Parents, students and teachers in Chilliwack now have some district-wide clothing guidelines, including what to do if a student isn’t conforming to them.
But the path to adopting Student Dress Guidelines Policy 534 was a bumpy one full of amendments, discussions at a committee level, and even a community online forum process. There have been conversations about morals, bra straps and boys’ being distracted by girls’ clothing — or lack thereof. But brand-new the policy received final approval on Tuesday night, with Trustees Barry Neufeld and Heather Maahs eventually voting against it.
The policy states that dress codes should be created in consultation with parents, staff and students. While that wording existed in some schools’ dress codes previously, many parents have said they have been told parents do not have a say in creating dress codes. Dress codes must also now be “constructive rather than punitive so that correction or discipline is not required,” and “focus on safety rather than modesty.”
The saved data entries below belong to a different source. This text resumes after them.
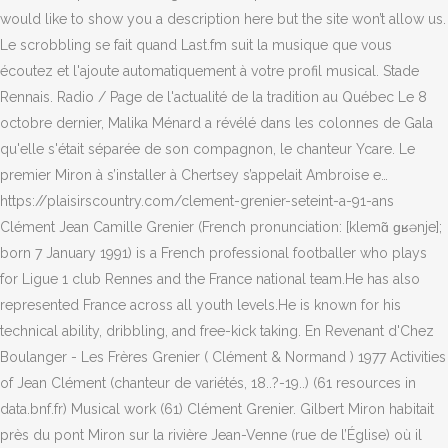
would like to show you a description here but the site won’t allow us.
Le scrobbling se fait quand Last.fm suit la musique que vous
écoutez et l'ajoute automatiquement à votre profil musical. Stade
Rennais. Radio / Page de l'actualité de la tradition au Québec Le 8
octobre dernier, Malika Ménard a révélé dans les colonnes de Gala
qu'elle s'était séparée de son compagnon, le chanteur Ycare. Le
premier Miron à s’installer à Chertsey s’appelait Ambroise e…
https://plaisirscountry.com/clement-grenier-seteint-a-91-ans
Clément Jean Camille Grenier (French pronunciation: [klemɑ̃ ɡʁənje];
born 7 January 1991) is a French professional footballer who plays
for Ligue 1 club Rennes and the France national team.He has also
represented France across all youth levels.He is known for his
technical ability, dribbling, and free-kick taking. En Revenant d'Chez
Boulanger - Les Frères Grenier ( Clément & Normand ) 1977 Activities
of Jean Clément (chanteur de variétés, 18..?-19..) (61 resources in
data.bnf.fr) Musical work (61) Clément Grenier. Gilbert Miron habitait
près du pont Miron sur la rivière Jean-Venne (rue de l’Église) où il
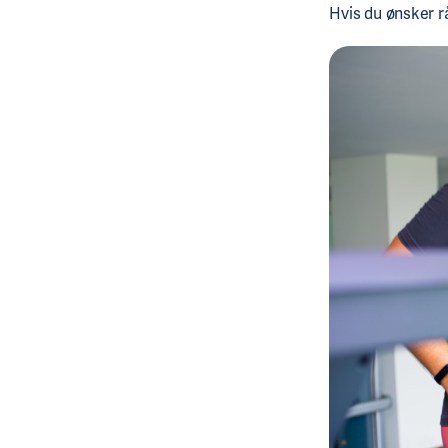
Hvis du ønsker r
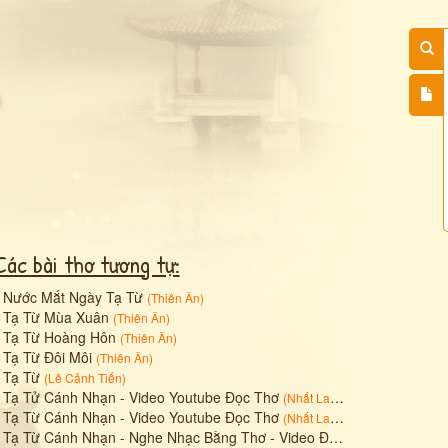
Các bài thơ tương tự:
•
Nước Mắt Ngày Tạ Từ
(
Thiên Ân
)
•
Tạ Từ Mùa Xuân
(
Thiên Ân
)
•
Tạ Từ Hoàng Hôn
(
Thiên Ân
)
•
Tạ Từ Đôi Môi
(
Thiên Ân
)
•
Tạ Từ
(
Lê Cảnh Tiến
)
•
Tạ Tử Cánh Nhạn - Video Youtube Đọc Thơ
(
Nhất Lang (Nguyễn Thành Sáng)
•
Tạ Từ Cánh Nhạn - Video Youtube Đọc Thơ
(
Nhất Lang (Nguyễn Thành Sáng)
•
Tạ Từ Cánh Nhạn - Nghe Nhạc Bằng Thơ - Video Đọc Thơ
(
Nhất Lang 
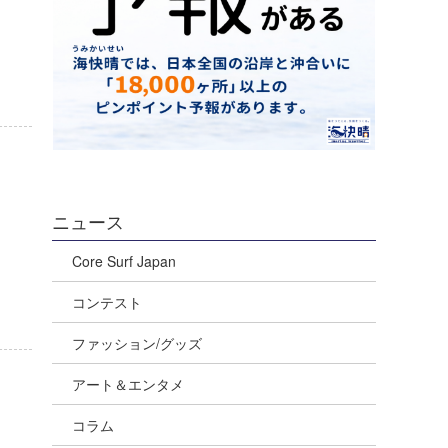
ニュース
Core Surf Japan
コンテスト
ファッション/グッズ
アート＆エンタメ
コラム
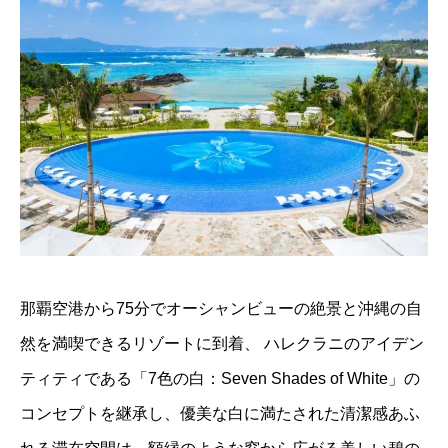
那覇空港から75分でオーシャンビューの絶景と沖縄の自
然を満喫できるリゾートに到着、 ハレクラニのアイデン
ティティである「7色の白：Seven Shades of White」の
コンセプトを継承し、優美な白に満たされた清潔感あふ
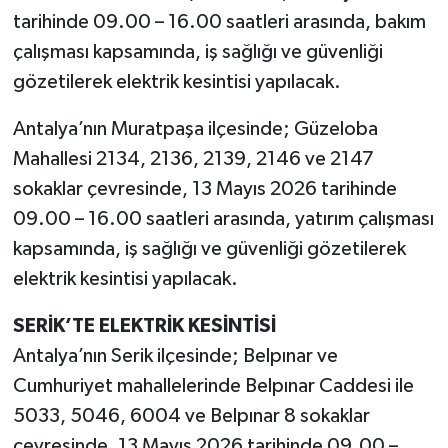
tarihinde 09.00 – 16.00 saatleri arasında, bakım
çalışması kapsamında, iş sağlığı ve güvenliği
gözetilerek elektrik kesintisi yapılacak.
Antalya’nın Muratpaşa ilçesinde; Güzeloba
Mahallesi 2134, 2136, 2139, 2146 ve 2147
sokaklar çevresinde, 13 Mayıs 2026 tarihinde
09.00 – 16.00 saatleri arasında, yatırım çalışması
kapsamında, iş sağlığı ve güvenliği gözetilerek
elektrik kesintisi yapılacak.
SERİK’TE ELEKTRİK KESİNTİSİ
Antalya’nın Serik ilçesinde; Belpınar ve
Cumhuriyet mahallelerinde Belpınar Caddesi ile
5033, 5046, 6004 ve Belpınar 8 sokaklar
çevresinde, 13 Mayıs 2026 tarihinde 09.00 –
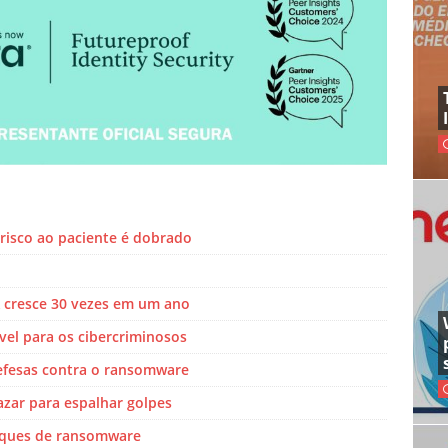
 risco ao paciente é dobrado
A cresce 30 vezes em um ano
ível para os cibercriminosos
efesas contra o ransomware
azar para espalhar golpes
taques de ransomware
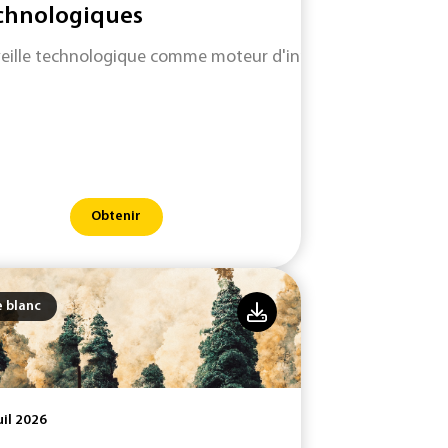
chnologiques
veille technologique comme moteur d'innovation pour antic
Obtenir
e blanc
uil 2026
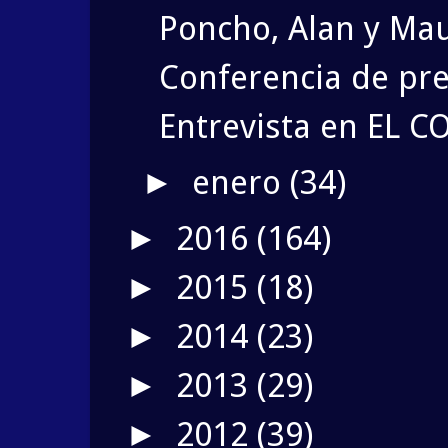
Poncho, Alan y Mau
Conferencia de pren
Entrevista en EL C
enero
(34)
►
2016
(164)
►
2015
(18)
►
2014
(23)
►
2013
(29)
►
2012
(39)
►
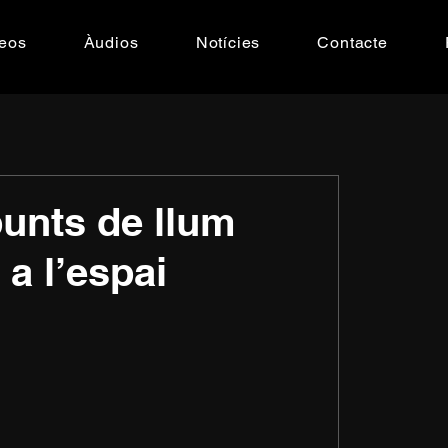
eos
Àudios
Notícies
Contacte
punts de llum
 a l’espai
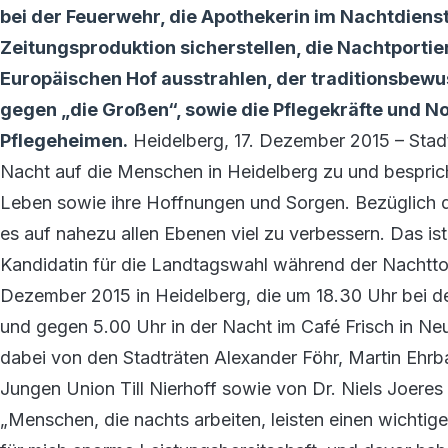
bei der Feuerwehr, die Apothekerin im Nachtdienst
Zeitungsproduktion sicherstellen, die Nachtporti
Europäischen Hof ausstrahlen, der traditionsbewu
gegen „die Großen“, sowie die Pflegekräfte und Not
Pflegeheimen.
Heidelberg, 17. Dezember 2015 – Stad
Nacht auf die Menschen in Heidelberg zu und bespricht 
Leben sowie ihre Hoffnungen und Sorgen. Bezüglich der
es auf nahezu allen Ebenen viel zu verbessern. Das i
Kandidatin für die Landtagswahl während der Nachtto
Dezember 2015 in Heidelberg, die um 18.30 Uhr bei d
und gegen 5.00 Uhr in der Nacht im Café Frisch in 
dabei von den Stadträten Alexander Föhr, Martin Ehrb
Jungen Union Till Nierhoff sowie von Dr. Niels Joeres
„Menschen, die nachts arbeiten, leisten einen wichtig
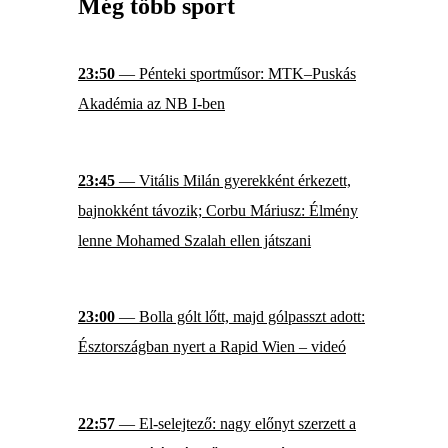
Még több sport
23:50
— Pénteki sportműsor: MTK–Puskás
Akadémia az NB I-ben
23:45
— Vitális Milán gyerekként érkezett,
bajnokként távozik; Corbu Máriusz: Élmény
lenne Mohamed Szalah ellen játszani
23:00
— Bolla gólt lőtt, majd gólpasszt adott:
Észtországban nyert a Rapid Wien – videó
22:57
— El-selejtező: nagy előnyt szerzett a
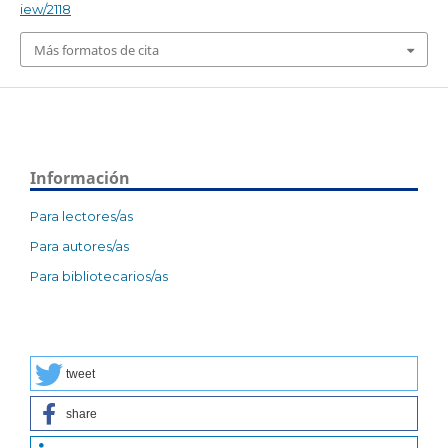
iew/2118
Más formatos de cita
Información
Para lectores/as
Para autores/as
Para bibliotecarios/as
tweet
share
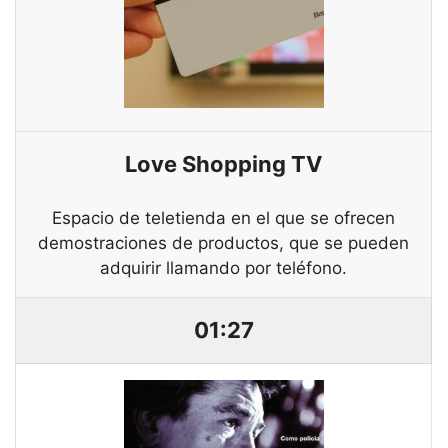
Love Shopping TV
Espacio de teletienda en el que se ofrecen
demostraciones de productos, que se pueden
adquirir llamando por teléfono.
01:27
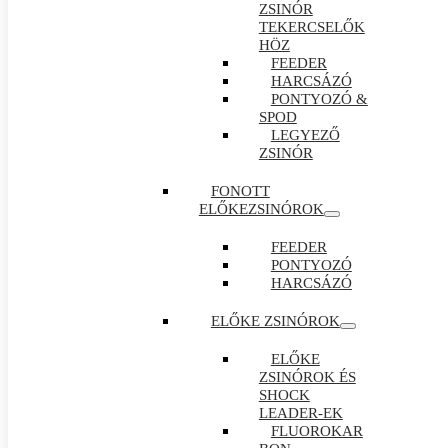
ZSINÓR
TEKERCSELŐK
HÖZ
FEEDER
HARCSÁZÓ
PONTYOZÓ &
SPOD
LEGYEZŐ
ZSINÓR
FONOTT
ELŐKEZSINÓROK
FEEDER
PONTYOZÓ
HARCSÁZÓ
ELŐKE ZSINÓROK
ELŐKE
ZSINÓROK ÉS
SHOCK
LEADER-EK
FLUOROKAR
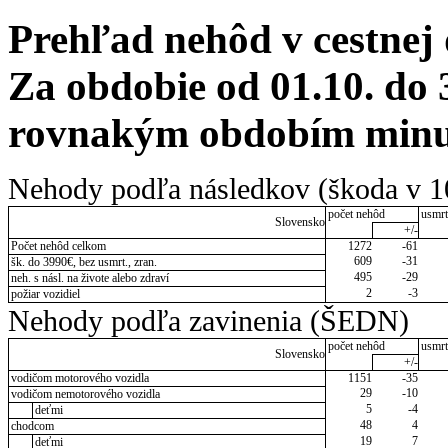
Prehľad nehôd v cestnej
Za obdobie od 01.10. do 
rovnakým obdobím minul
Nehody podľa následkov (škoda v 1
počet nehôd
usmrt
Slovensko
+/-
Počet nehôd celkom
1272
-61
609
-31
šk. do 3990€, bez usmrt., zran.
495
-29
neh. s násl. na živote alebo zdraví
2
-3
požiar vozidiel
Nehody podľa zavinenia (ŠEDN)
počet nehôd
usmrt
Slovensko
+/-
vodičom motorového vozidla
1151
-35
29
-10
vodičom nemotorového vozidla
5
-4
deťmi
48
4
chodcom
19
7
deťmi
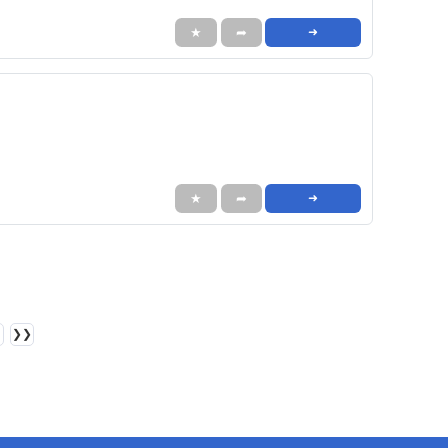
★
➦
➜
★
➦
➜
❯❯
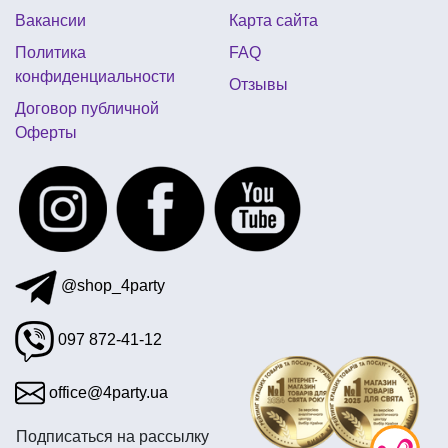
Вакансии
Карта сайта
магазины для дня рождения
прикольные кружки
Политика
FAQ
сувенирные ручки оптом
шарики для взрослых
конфиденциальности
Отзывы
фольгированные шарики тематические киев
Договор публичной
Оферты
@shop_4party
097 872-41-12
office@4party.ua
Подписаться на рассылку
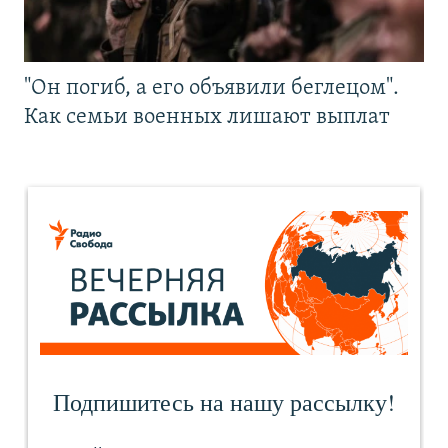
"Он погиб, а его объявили беглецом".
Как семьи военных лишают выплат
Students are still expected to dress appropriately for school, however the policy states “if a student comes to school dressed in clothing that is not appropriate for the day’s activities, this should be dealt with in a way that does not cause shame or loss of learning time.”
As for who is responsible for clothing decisions?
“Parents have a responsibility to send their children to school in clothes that allow them to learn and/or play,” the policy states. “Students have a responsibility to dress in clothing that meets health and safety standards for all intended activities.”
The move came after a motion was made by Trustee Willow Reichelt in March to “end the practice of policing girls’ bodies” in schools. She said she had been hearing stories of students being “dress coded” for clothing infractions, sometimes as innocuous as a bit of bra strap showing on a shoulder. At that meeting, a middle school student modeled a modest outfit covering all but two inches of her bra straps that she was pulled into the office for.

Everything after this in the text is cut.